Wie viele junge Thailänderinnen hatte die 26-jährige Sumalee* kaum eine andere berufliche Chance, als sich zu prostituieren. Eine Frau erzählte ihr, eine Reise in die Schweiz organisieren zu können – inklusive Arbeitsbewilligung. Dort könne sie unter besseren Bedingungen arbeiten. Doch: Hier angekommen wird Sumalee rund um die Uhr überwacht, sexuell versklavt und zudem gezwungen, eine Schuld von 30'000 Franken abzuarbeiten. Wobei nur die Hälfte ihres Verdiensts zählt – die anderen 50 Prozent muss sie dem Besitzer des Bordells abliefern.
Sumalee ist nur ein Beispiel von vielen. Sie werden zum Anschaffen gezwungen, müssen Fingernägel für einen Hungerlohn lackieren oder unter sklavenähnlichen Verhältnissen in der Landwirtschaft, auf Baustellen oder in reichen Haushalten schuften: Die Zahl der Opfer von Menschenhandel, die in der Schweiz Hilfe suchen, ist in den vergangenen Jahren laut einer Statistik der Beratungsstellen nochmals enorm angestiegen.
Besonders Frauen betroffen
Alleine im 2023 sind 197 Opfer von Menschenhandel in der Schweiz neu identifiziert worden. Das sind elf Prozent mehr als im Vorjahr. Insgesamt berieten und begleiteten die auf Menschenhandel spezialisierten Organisationen im vergangenen Jahr 488 Betroffene.
Der Anstieg zeigt gemäss den in der Plattform «Traite» zusammengeschlossenen vier Fachorganisationen, dass der Menschenhandel in der Schweiz eine Realität sei, wie sie am internationalen Tag gegen Menschenhandel vom Dienstag mitteilten.
Bei der grossen Mehrheit der identifizierten Opfer handelt es sich um Frauen.
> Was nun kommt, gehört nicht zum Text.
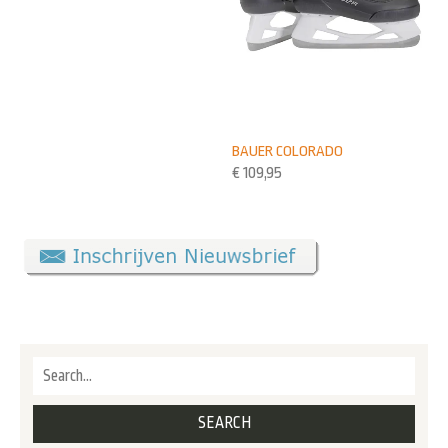
BAUER COLORADO
€
109,95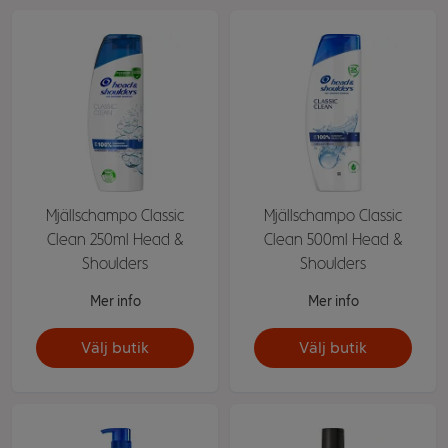
Mjällschampo Classic
Mjällschampo Classic
Clean 250ml Head &
Clean 500ml Head &
Shoulders
Shoulders
Mer info
Mer info
Välj butik
Välj butik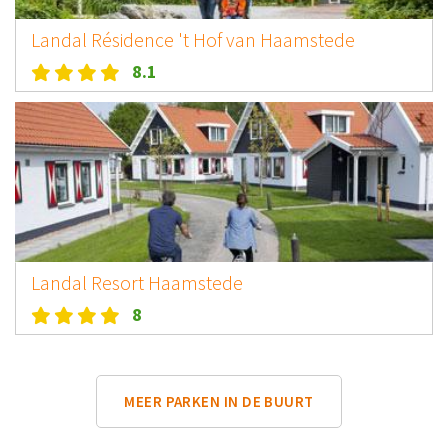
Landal Résidence 't Hof van Haamstede
8.1
Landal Resort Haamstede
8
MEER PARKEN IN DE BUURT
In den letzten Jahren bestätigte sich aber auch, dass der Menschenhandel mit Männern mit einem Anteil von 23 Prozent keine Randerscheinung ist. Neben der Sensibilisierung führen die Fachstellen das auf vermehrte Kontrollen ausserhalb der Prostitution in «Männerjobs» zurück.
Arbeitskräfte ausgebeutet
Die 2023 identifizierten Opfer stammten aus 55 Ländern. Die häufigsten Herkunftsländer waren Ungarn, die Demokratische Republik Kongo, Kamerun und Somalia. Der Anteil aus afrikanischen Ländern war mit 56 Prozent am höchsten, gefolgt von Europa (17 Prozent), Lateinamerika (14 Prozent) und Asien (12 Prozent).
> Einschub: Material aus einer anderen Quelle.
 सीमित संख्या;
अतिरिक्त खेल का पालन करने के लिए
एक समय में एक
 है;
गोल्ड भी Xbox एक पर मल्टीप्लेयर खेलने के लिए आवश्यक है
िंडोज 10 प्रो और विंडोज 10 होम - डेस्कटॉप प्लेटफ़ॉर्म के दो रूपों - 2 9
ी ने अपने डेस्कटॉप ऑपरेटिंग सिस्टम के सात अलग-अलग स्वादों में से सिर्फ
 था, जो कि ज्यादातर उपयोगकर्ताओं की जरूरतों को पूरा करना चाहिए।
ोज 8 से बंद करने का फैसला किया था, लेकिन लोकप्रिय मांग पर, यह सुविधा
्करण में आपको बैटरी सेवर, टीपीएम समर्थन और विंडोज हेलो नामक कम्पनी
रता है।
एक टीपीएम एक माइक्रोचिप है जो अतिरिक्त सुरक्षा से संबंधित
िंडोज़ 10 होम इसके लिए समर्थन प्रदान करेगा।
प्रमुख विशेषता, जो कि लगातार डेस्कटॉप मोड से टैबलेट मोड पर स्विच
Die Fachstellen registrierten immer häufiger Menschenhandel zur Ausbeutung der Arbeitskraft. 2021 war dies in 33 Prozent der Fälle das Motiv, 2023 bereits in 47 Prozent. Dabei sind auch Opfer mitgezählt, die zu Diebstahl oder Drogenschmuggel gezwungen waren. Die Dunkelziffer sei allerdings gross, halten die Organisationen fest.
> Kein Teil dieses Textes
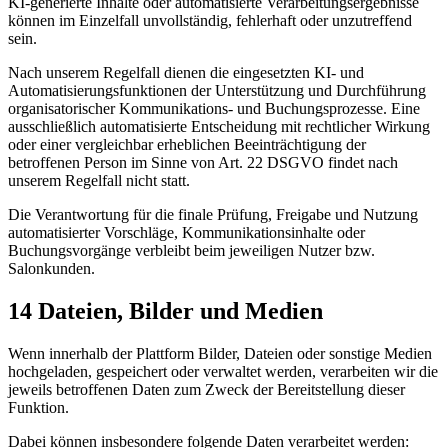
KI-generierte Inhalte oder automatisierte Verarbeitungsergebnisse
können im Einzelfall unvollständig, fehlerhaft oder unzutreffend
sein.
Nach unserem Regelfall dienen die eingesetzten KI- und
Automatisierungsfunktionen der Unterstützung und Durchführung
organisatorischer Kommunikations- und Buchungsprozesse. Eine
ausschließlich automatisierte Entscheidung mit rechtlicher Wirkung
oder einer vergleichbar erheblichen Beeinträchtigung der
betroffenen Person im Sinne von Art. 22 DSGVO findet nach
unserem Regelfall nicht statt.
Die Verantwortung für die finale Prüfung, Freigabe und Nutzung
automatisierter Vorschläge, Kommunikationsinhalte oder
Buchungsvorgänge verbleibt beim jeweiligen Nutzer bzw.
Salonkunden.
14 Dateien, Bilder und Medien
Wenn innerhalb der Plattform Bilder, Dateien oder sonstige Medien
hochgeladen, gespeichert oder verwaltet werden, verarbeiten wir die
jeweils betroffenen Daten zum Zweck der Bereitstellung dieser
Funktion.
Dabei können insbesondere folgende Daten verarbeitet werden:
Immer wieder enttäuscht zeigen sich die Organisationen von den Behörden. Bei der Arbeitskraftausbeutung fehle die Strafverfolgung, kritisieren sie. Ebenso selten würden die Behörden auch den Straftatbestand des Menschenhandels verfolgen. Im Gegenteil: Oft seien es die Opfer, die ins Visier der Justiz geraten würden. Sie würden wegen illegalen Aufenthalts und fehlender Arbeitsbewilligung des Landes verwiesen.
Tatsächlich geht das Bundesamt für Polizei (Fedpol) von anderen Zahlen aus. Letztes Jahr registrierte die polizeiliche Kriminalstatistik 74 Fälle von Menschenhandel. 51 Fälle davon betrafen sexuelle Ausbeutung, in 23 ging es um die Ausbeutung einer Arbeitskraft. Nur gerade in acht Fällen wurde ein Strafurteil gefällt.